Before the full hearing could proceed, the Fiji Court of Appeal, made up of judges appointed by the challenged Judicial Service Commission, and post-2006, found that the Bainimarama government was unlawfully appointed, and ultra vires of the President's powers. On 11 April 2009, all the judges were removed from office by the President of Fiji, following the abrogation of the Constitution. Shameem was not reappointed. She went on to form a legal consultancy which mainly conducted legal skills workshops for lawyers.

In May 2014, Shameem was appointed Fiji's first Permanent Representative to the United Nations Office in Geneva. On 27 October 2014, she presented her credentials as Fiji's permanent representative to the World Trade Organization to Director-General Roberto Azevedo. In 2021 she was appointed President of the United Nations Human Rights Council though the questionable human rights situation of the country she represents has been pointed out.

In June 2022 she was replaced as permanent representative to the United Nations by Luke Daunivalu.

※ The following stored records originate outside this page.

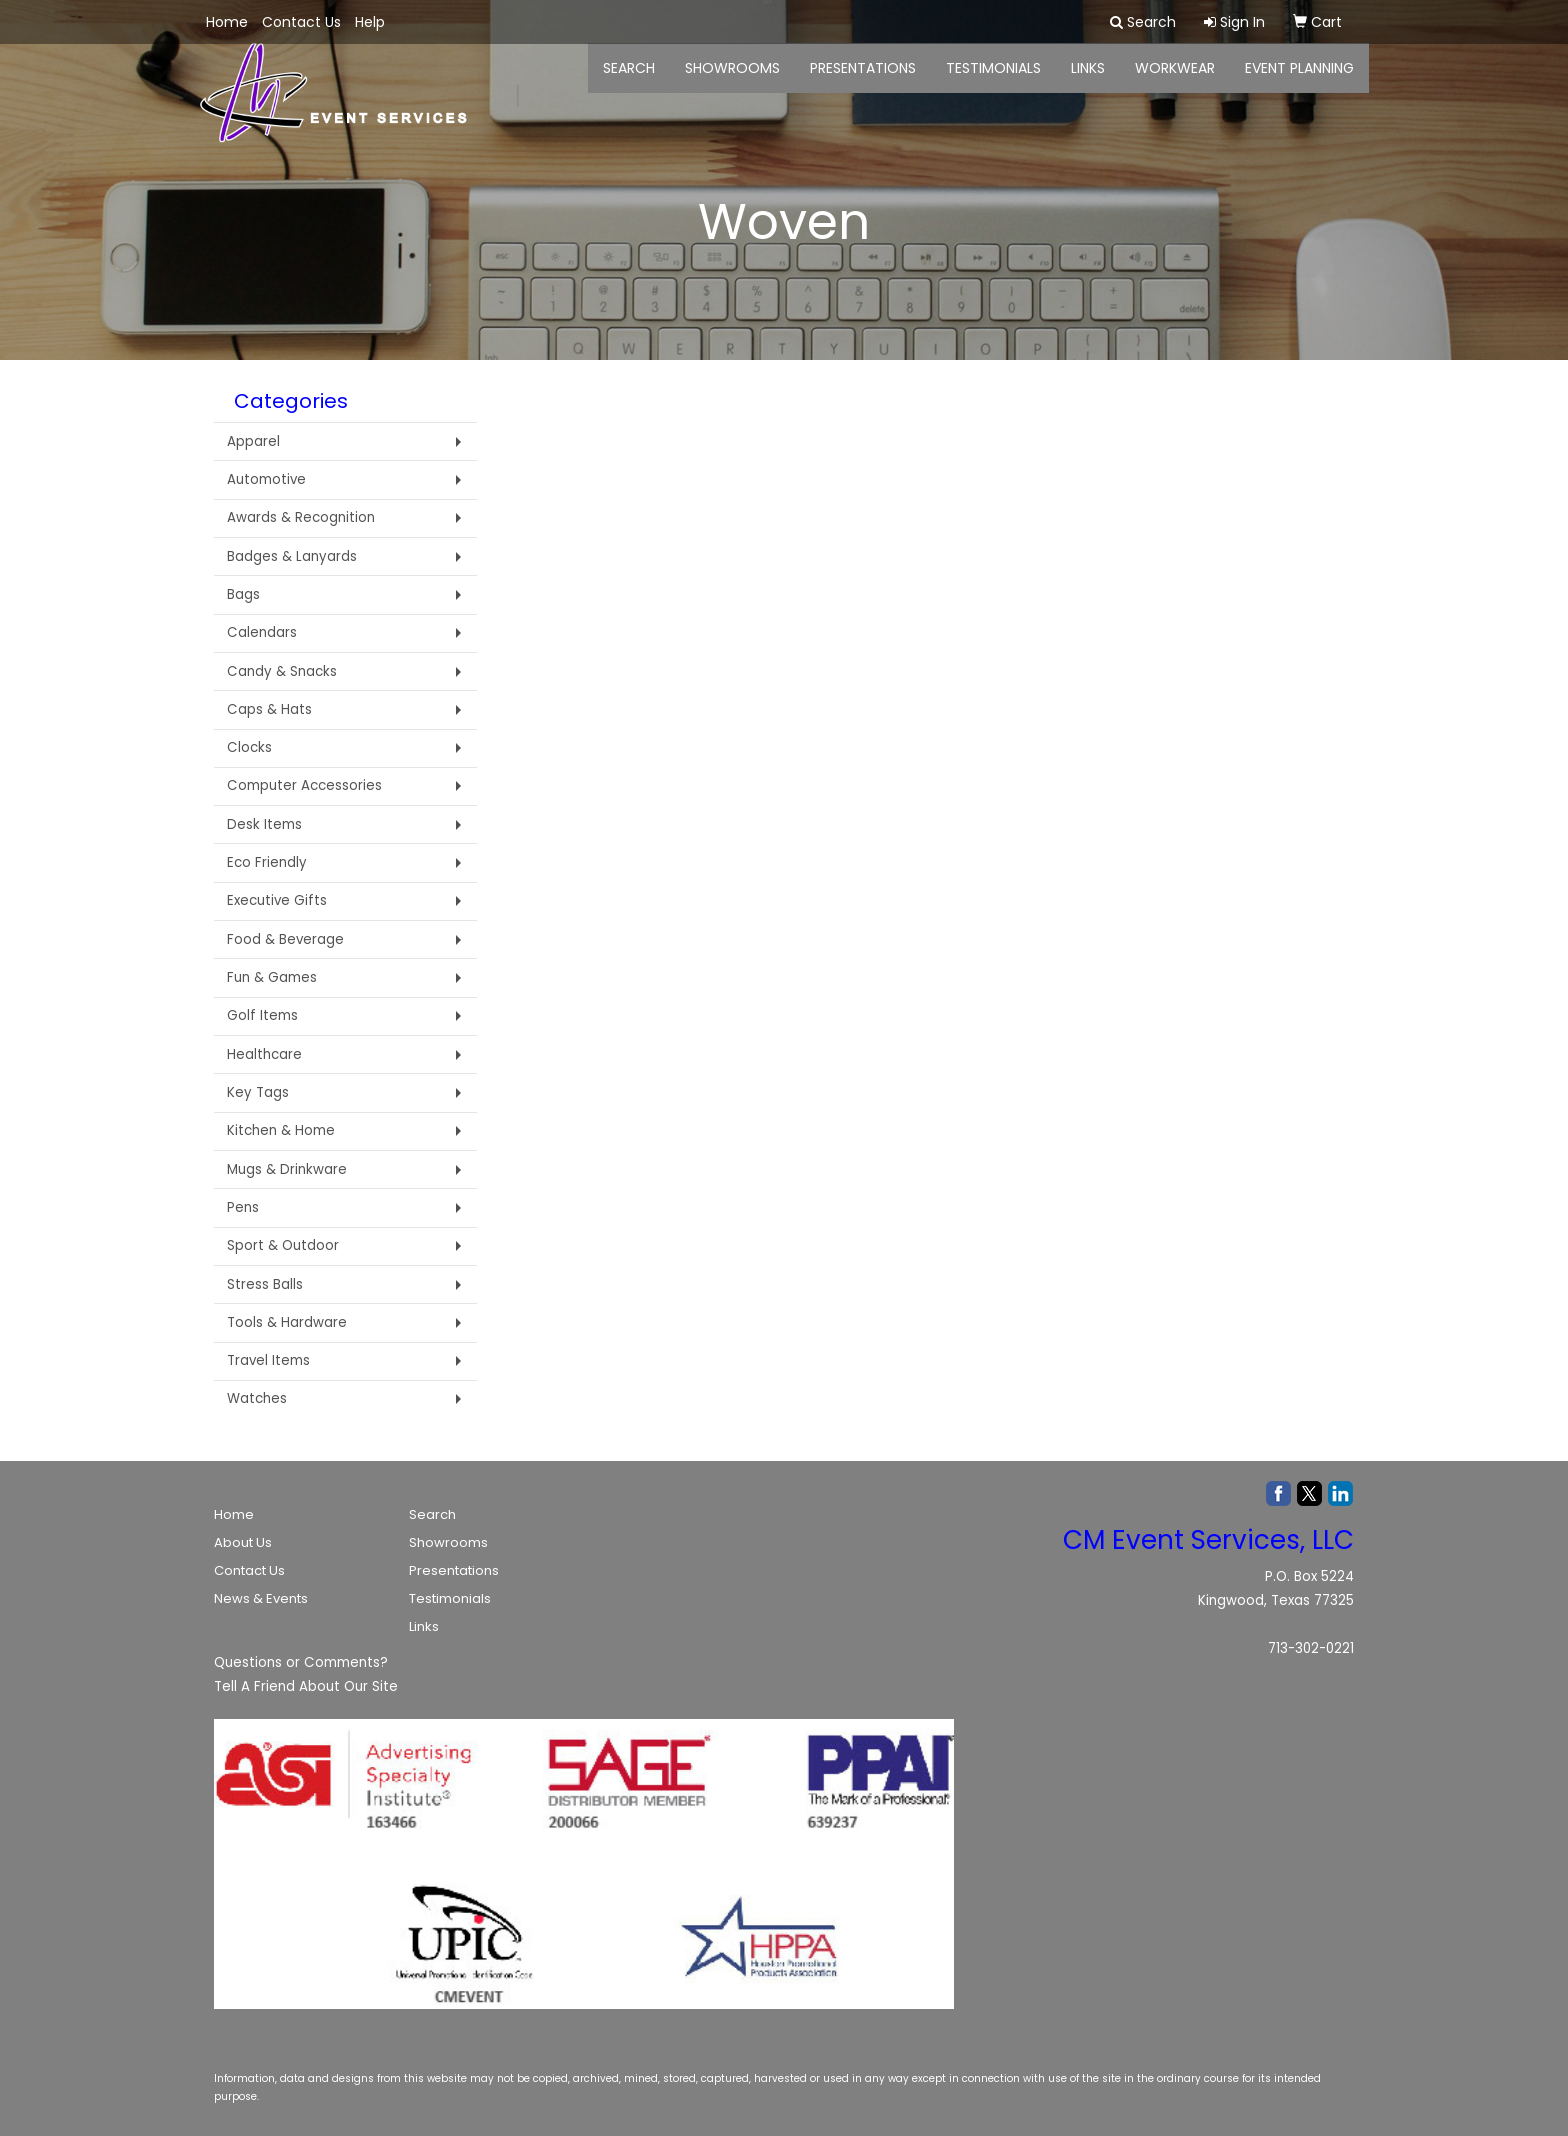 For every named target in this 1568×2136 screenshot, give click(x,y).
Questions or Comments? (301, 1662)
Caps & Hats (269, 709)
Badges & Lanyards (292, 556)
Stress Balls (265, 1284)
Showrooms (448, 1542)
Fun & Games (272, 977)
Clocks (249, 747)
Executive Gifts (277, 900)
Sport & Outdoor (283, 1245)
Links (424, 1626)
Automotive (266, 479)
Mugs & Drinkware (287, 1169)
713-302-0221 (1311, 1648)
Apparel (253, 441)
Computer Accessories (304, 785)
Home (234, 1514)
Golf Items (262, 1015)
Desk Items (264, 824)
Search (432, 1514)
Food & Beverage (285, 939)
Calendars (262, 632)
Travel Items (268, 1360)
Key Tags (258, 1092)
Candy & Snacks (282, 671)
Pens (243, 1207)
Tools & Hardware (287, 1322)
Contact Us (249, 1570)
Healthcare (264, 1054)
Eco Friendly (267, 862)
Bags (243, 594)
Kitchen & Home (281, 1130)
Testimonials (993, 80)
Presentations (863, 80)
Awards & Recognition (301, 517)
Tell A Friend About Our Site (306, 1686)
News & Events (261, 1598)
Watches (257, 1398)
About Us (243, 1542) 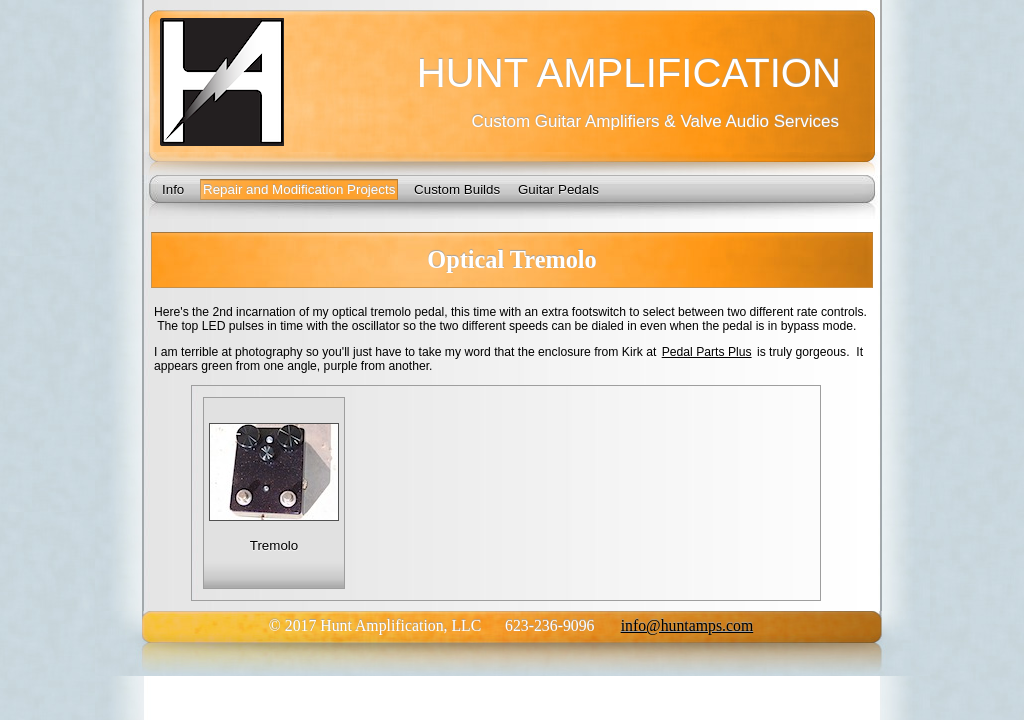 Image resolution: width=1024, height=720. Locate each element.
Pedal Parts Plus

In December 2021 she was elected a Deputy Prosecutor of the International Criminal Court. She was sworn in on 7 March 2022. In May 2025, as chief prosecutor Karim Ahmad Khan temporarily stepped aside during an investigation into his alleged sexual misconduct, she took charge of the Office of the Prosecutor together with deputy prosecutor Mame Mandiaye Niang.

== US Sanctions ==
On August 20, 2025, Shameem was sanctioned by the Trump administration due to her role in continued investigation into the situation in Palestine.

==Personal life==
She is married to Aslam Khan, the chief executive officer of Vodafone Fiji. They have two children.

Shameem is the sister of Shaista Shameem, director of the Fiji Human Rights Commission. Her other siblings are Nikhat Shameem, an academic in the field of linguistics, and Raffat Shameem, a cardiologist. Their father was from Multan, Pakistan while their mother was born in Fiji.